With good reason: For, although they comprise just 6 percent of the
total American population, African-American males make up more than 44
percent, or nearly 819,000, of America's inmates. The corrosive impact
of the black-male incarceration rate has been exacerbated in recent
years, according to a third study by the Justice Policy Institute,
because the number of African-American females being jailed has now
risen sharply, too. Three-fourths of the more than 101,000 women in
federal and state prisons last year were African-American - meaning
that black women are more than twice as likely as Latinas and five
times as likely as white women to be in prison.

These statistics led Vince Schiraldi of the JPI to declare, "the
penetration of the prison system into the black family is
extraordinary."

And the same is becoming true of Latino Americans, who, while making
up 15 percent of the nation's inmate population, which is close to
their percentage of the total population, are actually the
fastest-growing group of those being imprisoned.

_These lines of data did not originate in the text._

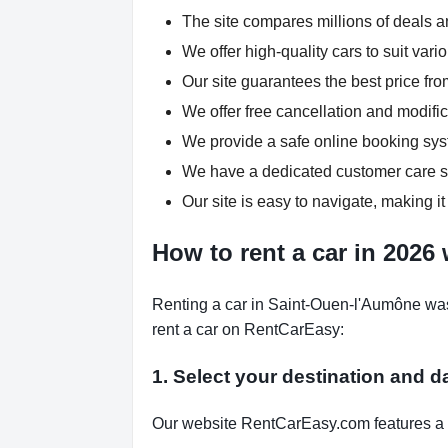
The site compares millions of deals an
We offer high-quality cars to suit var
Our site guarantees the best price fro
We offer free cancellation and modific
We provide a safe online booking syst
We have a dedicated customer care su
Our site is easy to navigate, making it
How to rent a car in 2026
Renting a car in Saint-Ouen-l'Aumône was
rent a car on RentCarEasy:
1. Select your destination and d
Our website RentCarEasy.com features a s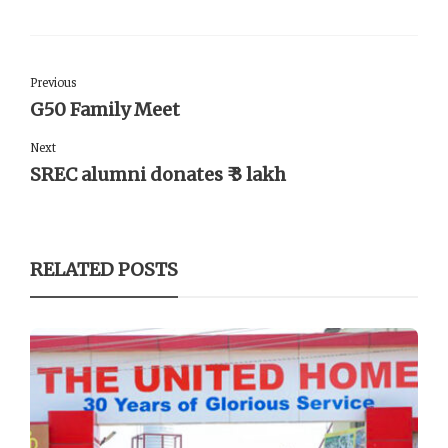
Previous
G50 Family Meet
Next
SREC alumni donates ₹ 3 lakh
RELATED POSTS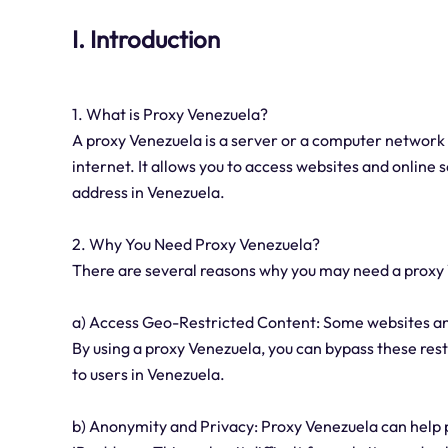
I. Introduction
1. What is Proxy Venezuela?
A proxy Venezuela is a server or a computer network
internet. It allows you to access websites and online s
address in Venezuela.
2. Why You Need Proxy Venezuela?
There are several reasons why you may need a proxy
a) Access Geo-Restricted Content: Some websites and
By using a proxy Venezuela, you can bypass these restr
to users in Venezuela.
b) Anonymity and Privacy: Proxy Venezuela can help pr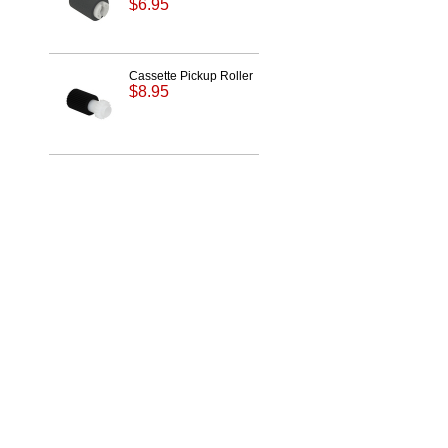
$6.95
Cassette Pickup Roller
$8.95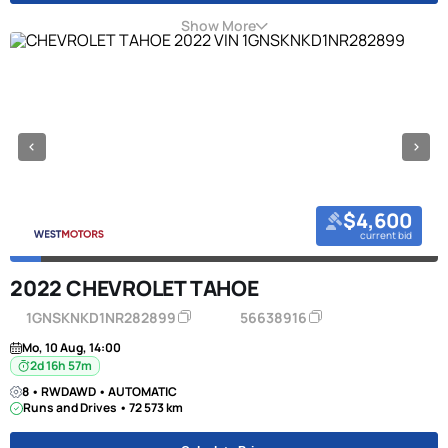
Show More
$4,600
current bid
2022 CHEVROLET TAHOE
1GNSKNKD1NR282899
56638916
Mo, 10 Aug, 14:00
2d 16h 57m
8 • RWDAWD • AUTOMATIC
Runs and Drives • 72 573 km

Overwhelmingly, both groups' growth in incarceration has come from
convictions for relatively low-level drugusage and drug-trafficking
crimes; and here, as the U.S. Sentencing Commission study describes
the role of the federal sentencing guidelines as having been critical
- - and devastating.

While declaring that the sentencing guidelines, devised 15 years ago,
have been overwhelmingly fair and effective, the commission makes
clear that description does not apply in one particular area: the
different mandatory minimum sentences the guidelines require for
possession or trafficking of crack cocaine, on the one hand, and
powder cocaine, on the other.

Those convicted of possessing just five grams of crack cocaine - a
cheaper drug whose users and traffickers overwhelmingly are black -
receive a minimum sentence of five years. But it takes conviction for
possession of 500 grams of powder cocaine - the more expensive form of
the drug whose users overwhelmingly are white - to trigger a fiveyear
mandatory sentence.

The original justification for the gross sentencing disparity - that
crack cocaine was a more destructive form of the drug-has long been
disproved. But Congress thus far has refused to follow the
oft-repeated recommendation of the commission and many others that it
amend the guidelines and eliminate the disparate treatment.

Doing so, the commission report notes, "would dramatically improve the
fairness of the federal sentencing system." And it would be one step
in reducing America's own addiction to the incarceration habit.